Treatment of gain or loss on account of Foreign exchange fluctuation on foreign currency loan for import of asset

Section 43A

Sec 43A allows actual foreign exchange gain or loss on foreign loans taken for imported assets to be adjusted to the block of assets, However the act is silent on treatment on indigenous asset acquired out of foreign loans which is resulting in uncertainty on treatment to be given on such foreign exchange losses.

It is suggested that clarification be incorporated that section 43A is applicable irrespective of the fact whether indigenous asset are acquired or imported assets are acquired from foreign loans.

More clarity on treatment to be given on such foreign exchange losses.

Amendment in Section 80-IA

Section 80-IA

Deduction u/s 80IA in relation to power generating plants is available only if the undertaking begins to generate power on or before 31 st March, 2017.

It is suggested to extend sun-set clause to 31 st March, 2019

To ensure India becomes a Power Surplus country by 2019. Moreover the above deduction should be provided to promote generation of power from renewable resources such as Solar Power Plant or Wind Mills.

Depreciation on Energy efficient LED Lights

Section

32

With the government objective of reducing energy consumption by increasing use of LED Lights the depreciation schedule should also include LED Lights under energy efficient equipment's to be eligible for accelerated depreciation.

It is suggested to include LED lights under energy efficient equipment's category.

This will help in optimum utilization of energy and reduction in energy comsumption.

Personal Taxation

Perquisite tax on housing accommodation provided to employees of CPSE'S

Under rule 3(1)

The valuation of perquisite on rent free accommodation is currently divided in to two categories:

- central and state government employees : Valuation is equal to license fee charged for such accommodation as reduced by rent actually paid by employee.

- other employees (including employees of PSU's /PSEs) on company owned/ leased accommodation is based on three slabs 15%/10% and 7.5% effective from 01.04.2006 by Finance Act,2007 based on the population of the location, as per census of 2001.

We recommend removing the distinction between employees of Central / State Government and CPSEs in the matter of Housing Perquisite Tax and providing for the same type of treatment to both these category of employees.

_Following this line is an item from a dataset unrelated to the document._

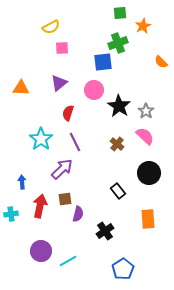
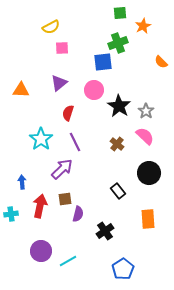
orange triangle: moved 2 px down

The discrimination between employees of Central/ State Government and those of CPSEs with regard to Housing Perquisite Tax, has led to widespread discontent amongst employees of CPEs as deduction of Housing Perquisite Tax based on valuation of 15%, 10%, 7.5% (depending upon population of cities) of annual salary has eroded the income of employees substantially, more so, since for the purpose of annual salary, various components like Pay, Allowances, Bonus or any monetary payment by whatever name called are taken into account.

The gap between the earnings of CPSE employees occupying company accommodation and those on HRA is widening. Besides, the heavy incidence of Housing Perquisite Tax has been a long standing grievance of employees in CPEs who are occupying company accommodation.

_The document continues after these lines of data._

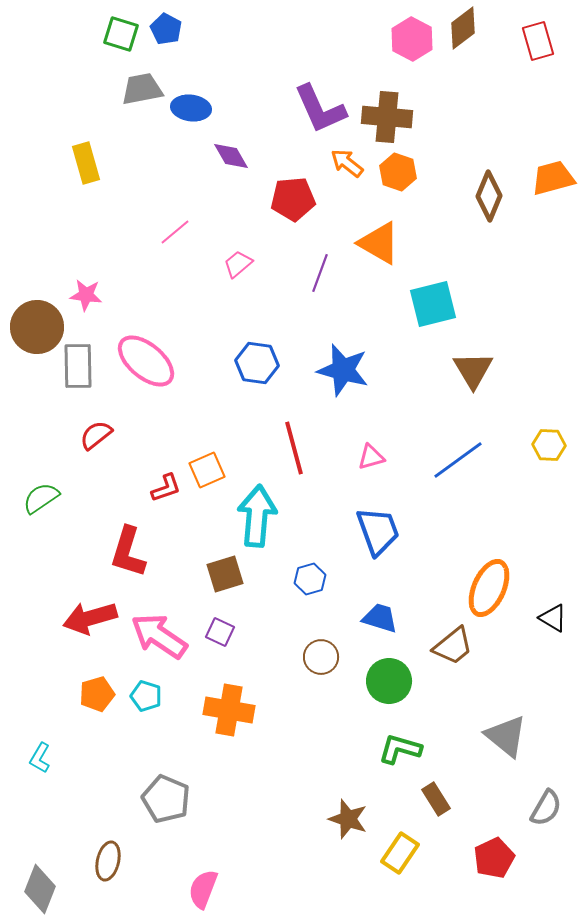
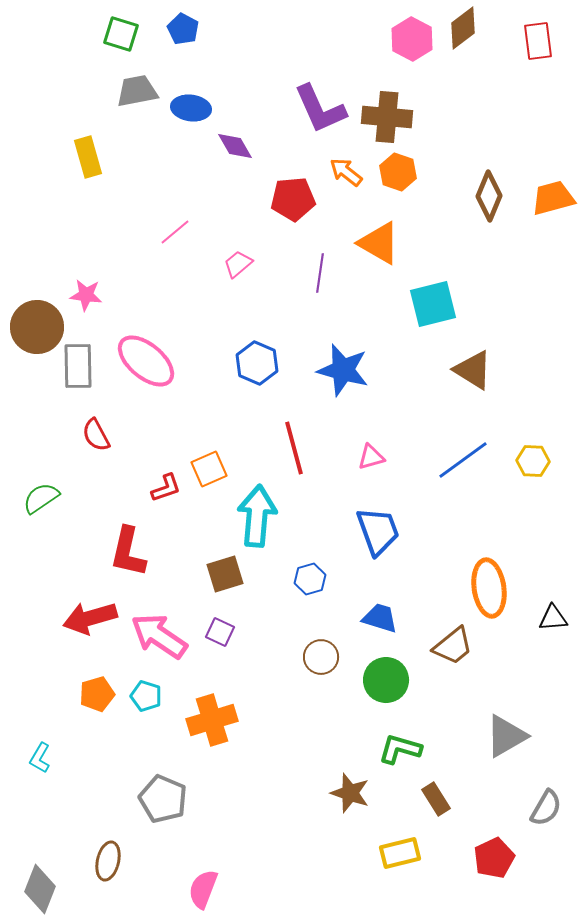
blue pentagon at (166, 29): moved 17 px right
red rectangle at (538, 41): rotated 9 degrees clockwise
gray trapezoid at (142, 89): moved 5 px left, 2 px down
purple diamond at (231, 156): moved 4 px right, 10 px up
yellow rectangle at (86, 163): moved 2 px right, 6 px up
orange arrow at (347, 163): moved 1 px left, 9 px down
orange trapezoid at (553, 178): moved 20 px down
purple line at (320, 273): rotated 12 degrees counterclockwise
blue hexagon at (257, 363): rotated 15 degrees clockwise
brown triangle at (473, 370): rotated 27 degrees counterclockwise
red semicircle at (96, 435): rotated 80 degrees counterclockwise
yellow hexagon at (549, 445): moved 16 px left, 16 px down
blue line at (458, 460): moved 5 px right
orange square at (207, 470): moved 2 px right, 1 px up
red L-shape at (128, 552): rotated 4 degrees counterclockwise
orange ellipse at (489, 588): rotated 32 degrees counterclockwise
black triangle at (553, 618): rotated 36 degrees counterclockwise
green circle at (389, 681): moved 3 px left, 1 px up
orange cross at (229, 710): moved 17 px left, 10 px down; rotated 27 degrees counterclockwise
gray triangle at (506, 736): rotated 51 degrees clockwise
gray pentagon at (166, 799): moved 3 px left
brown star at (348, 819): moved 2 px right, 26 px up
yellow rectangle at (400, 853): rotated 42 degrees clockwise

Stepping up the exemption on allowances

Section 10(14)

As per current tax laws, children education allowance, hostel allowance are tax exempt up to a nominal amount of Rs. 100, Rs. 300 per month respectively.

The new limits can be set at Rs. 1,000 for children education, Rs. 2,000 for hostel allowance.

These limits have not changed in a decade and it's time that these are revisited as expenses towards the same have increased drastically.

Raising the reimbursement limit for medical expenses

Section 17(2)

Salaried individuals are currently entitled to a tax exemption of Rs. 15,000 on medical reimbursement.

In view of the spiraling medical costs, increasing this limit to Rs. 50,000 u/s 17(2) would provide some respite.

 

Overall limit for Deduction

Section

80CCE

An increase in Section 80CCE to Rs. 300,000/- would definitely help in mobilization of savings and forced investments in various income generating options

It is recommended to increase the limit to Rs.300,000/- u/s 80CCE.

Mobilization of savings and forced investments in various income generating options

Eligibility criteria for Deduction

Section 80EE

One of the condition for eligibility of Deduction u/s 80EE is that loan should be sanctioned between 1 st April, 2016 and 31 st March, 2017. This eligibility period should be extended to ensure Housing for All by 2022 scheme is successful.

It is recommended to also provide deduction under this section for loans sanctioned even after 31 st March, 2017.

This will ensure Housing for All by 2022 scheme is successful.

B. Indirect Taxes

 

GST

S.No

Issues

Section

Present Position

Proposed Changes

Implications

1

Advances received against supply of goods

Section 31(3)(d) of the CGST Act, 2017

Advances received against supply of goods will attract GST and the receipt vouchers to be issued will have all particulars which are applicable to invoice. Further, adjustment of such advance against subsequent supplies will also create administrative hassles for assessees. Since amounts pending at the of the month only are to be considered as advance for levy of GST, the requirement of issuing receipt voucher in a format similar to invoice at the time of receipt of advance payment is very cumbersome

The requirement of issuing receipt voucher in the format of invoice at the time of receipt of payment may be dispensed with and such receipt voucher may be prescribed for amount of advance pending at the month end.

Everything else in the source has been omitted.